On August 30, 2019, Governor Newsom signed Assembly Bill 1554, which requires employers to notify employees of the deadline to withdraw flexible spending account funds. Many employers offer employees the opportunity to participate in flexible spending accounts. These are employer-owned accounts into which employees can put money to pay for certain eligible expenses on a pre-tax basis. Different types of flexible spending accounts include those for health, dependent care (sometimes known as a dependent care assistance programs or DCAPs), and adoption assistance. Employers often offer these accounts through a Section 125 cafeteria plan.
Under federal law and regulations, flexible spending accounts are generally subject to the “forfeiture rule.” The forfeiture rule is a “use it or lose it” rule whereby employee participants must incur expenses and seek reimbursement for eligible expenses from their accounts by a certain date or else they forfeit the remaining funds in their accounts.

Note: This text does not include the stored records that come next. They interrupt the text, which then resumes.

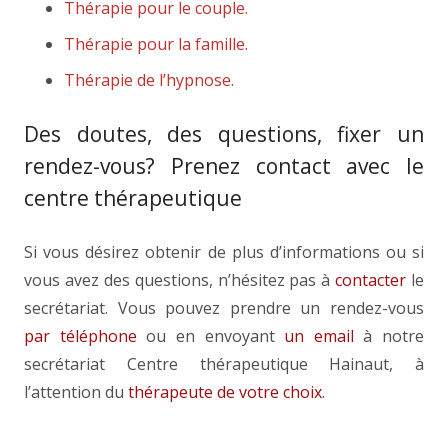
Thérapie pour le couple.
Thérapie pour la famille.
Thérapie de l’hypnose.
Des doutes, des questions, fixer un
rendez-vous? Prenez contact avec le
centre thérapeutique
Si vous désirez obtenir de plus d’informations ou si
vous avez des questions, n’hésitez pas à
contacter
le
secrétariat. Vous pouvez prendre un rendez-vous
par téléphone
ou en envoyant
un email
à notre
secrétariat Centre thérapeutique Hainaut, à
l’attention du
thérapeute de votre choix
.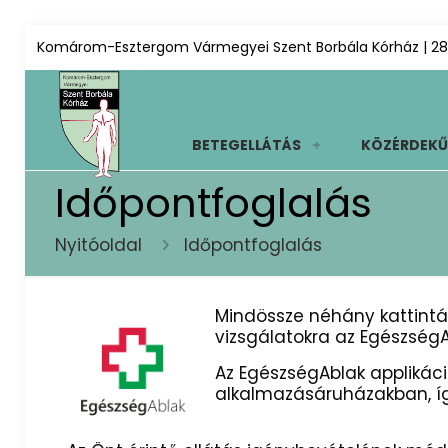
Komárom-Esztergom Vármegyei Szent Borbála Kórház | 28
BETEGELLÁTÁS
KÖZÉRDEKŰ
Időpontfoglalás
Nyitóoldal
Időpontfoglalás
Mindössze néhány kattintás
vizsgálatokra az EgészségA
Az EgészségAblak applikáci
alkalmazásáruházakban, íg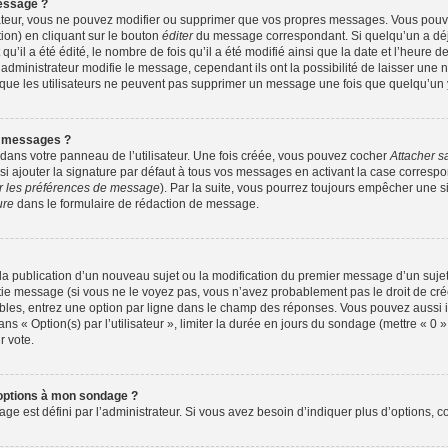
essage ?
ateur, vous ne pouvez modifier ou supprimer que vos propres messages. Vous pou
ion) en cliquant sur le bouton
éditer
du message correspondant. Si quelqu’un a déj
u’il a été édité, le nombre de fois qu’il a été modifié ainsi que la date et l’heure 
dministrateur modifie le message, cependant ils ont la possibilité de laisser une no
z que les utilisateurs ne peuvent pas supprimer un message une fois que quelqu’un
s messages ?
dans votre panneau de l’utilisateur. Une fois créée, vous pouvez cocher
Attacher s
 ajouter la signature par défaut à tous vos messages en activant la case correspo
er les préférences de message
). Par la suite, vous pourrez toujours empêcher une 
ure
dans le formulaire de rédaction de message.
e la publication d’un nouveau sujet ou la modification du premier message d’un sujet
tie message (si vous ne le voyez pas, vous n’avez probablement pas le droit de crée
bles, entrez une option par ligne dans le champ des réponses. Vous pouvez aussi
dans « Option(s) par l’utilisateur », limiter la durée en jours du sondage (mettre « 0 »
r vote.
’options à mon sondage ?
est défini par l’administrateur. Si vous avez besoin d’indiquer plus d’options, co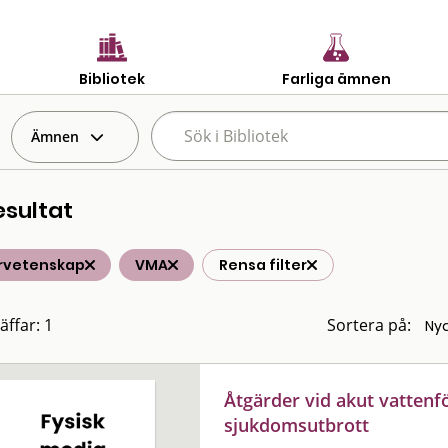
Bibliotek
Farliga ämnen
Ämnen
esultat
rvetenskap
VMA
Rensa filter
äffar: 1
Sortera på:
Åtgärder vid akut vattenf
sjukdomsutbrott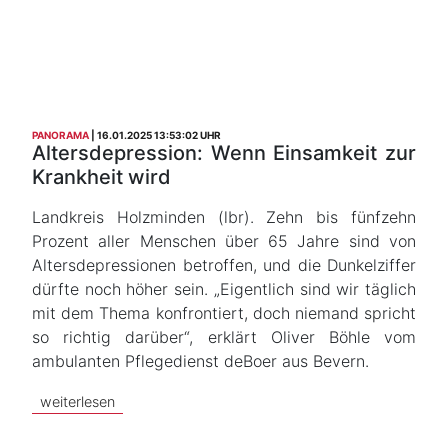
PANORAMA
16.01.2025 13:53:02 UHR
Altersdepression: Wenn Einsamkeit zur
Krankheit wird
Landkreis Holzminden (lbr). Zehn bis fünfzehn
Prozent aller Menschen über 65 Jahre sind von
Altersdepressionen betroffen, und die Dunkelziffer
dürfte noch höher sein. „Eigentlich sind wir täglich
mit dem Thema konfrontiert, doch niemand spricht
so richtig darüber“, erklärt Oliver Böhle vom
ambulanten Pflegedienst deBoer aus Bevern.
weiterlesen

Beginning January 1, 2020, AB 1554 requires employers to notify employees who participate in a flexible spending account of the deadline to withdraw funds before the end of the plan year. The purpose of AB 1554 is to decrease the amount of flexible spending account funds employees forfeit each year. The required notification will clarify to employees the exact deadlines by which they must submit reimbursement requests for eligible expenses. AB 1554 adds Section 2810.7 to the Labor Code.

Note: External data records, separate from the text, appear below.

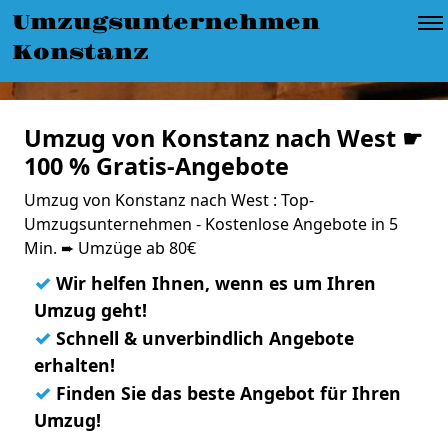
Umzugsunternehmen
Konstanz
Umzug von Konstanz nach West ☛
100 % Gratis-Angebote
Umzug von Konstanz nach West : Top-
Umzugsunternehmen - Kostenlose Angebote in 5
Min. ➨ Umzüge ab 80€
✓
Wir helfen Ihnen, wenn es um Ihren
Umzug geht!
✓
Schnell & unverbindlich Angebote
erhalten!
✓
Finden Sie das beste Angebot für Ihren
Umzug!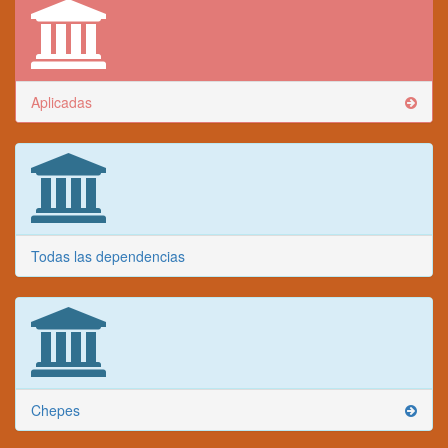
Aplicadas
Todas las dependencias
Chepes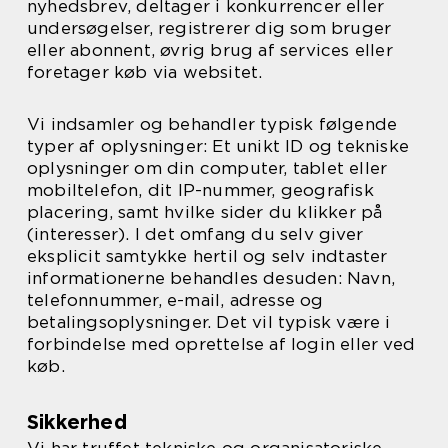
nyhedsbrev, deltager i konkurrencer eller
undersøgelser, registrerer dig som bruger
eller abonnent, øvrig brug af services eller
foretager køb via websitet.
Vi indsamler og behandler typisk følgende
typer af oplysninger: Et unikt ID og tekniske
oplysninger om din computer, tablet eller
mobiltelefon, dit IP-nummer, geografisk
placering, samt hvilke sider du klikker på
(interesser). I det omfang du selv giver
eksplicit samtykke hertil og selv indtaster
informationerne behandles desuden: Navn,
telefonnummer, e-mail, adresse og
betalingsoplysninger. Det vil typisk være i
forbindelse med oprettelse af login eller ved
køb.
Sikkerhed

In preparing to meet this new requirement, public agencies should know the exact deadlines applicable to their flexible spending accounts in order to provide proper notice to employees. The tricky part in determining the deadline is that the exact deadline depends on the employers’ own flexible spending account structure, the employers’ Section 125 cafeteria plan document, and various options the employer may have chosen.
Generally, an employee will forfeit any unused flexible spending account funds if the employee does not incur eligible expenses by the end of the plan year and request reimbursements by the end of the run-out period (further explained below). However, an employer also has options for expanding or adding flexibility to the time period when an employee must incur expenses and the deadline by which an employee must seek reimbursement.

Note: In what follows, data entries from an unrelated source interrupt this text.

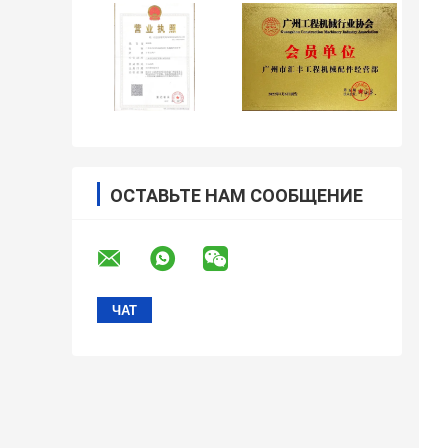
ОСТАВЬТЕ НАМ СООБЩЕНИЕ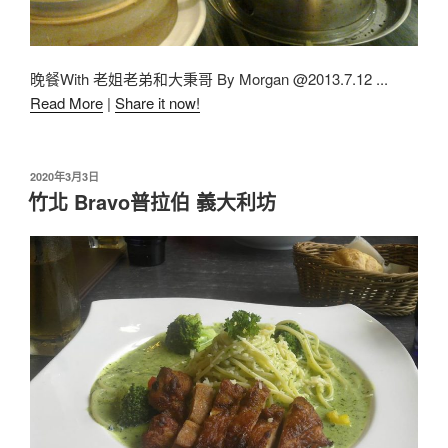
晚餐With 老姐老弟和大秉哥 By Morgan @2013.7.12 ...
Read More
|
Share it now!
2020年3月3日
竹北 Bravo普拉伯 義大利坊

Flexible spending accounts commonly allow a “run-out” period, which is the final period after the plan year ends when an employee may submit eligible expenses for reimbursement. The employee has to incur (i.e. actually receive) goods or services related to the expense before the end of the plan year but can send requests for reimbursement for those expenses after the plan year has ended during the run-out period.
Employers have the option to structure their flexible spending accounts in a cafeteria plan with an extended time period, known as a “grace period.” A grace period can last up to 2 ½ months after the end of the plan year. With a grace period, employees may incur expenses after the end of the plan year but before the end of the grace period. Those expenses will be treated as if they had been incurred during the actual plan year. Employees can continue to access their flexible spending account funds for reimbursement and will not “lose” unused funds until after the expiration of the grace period.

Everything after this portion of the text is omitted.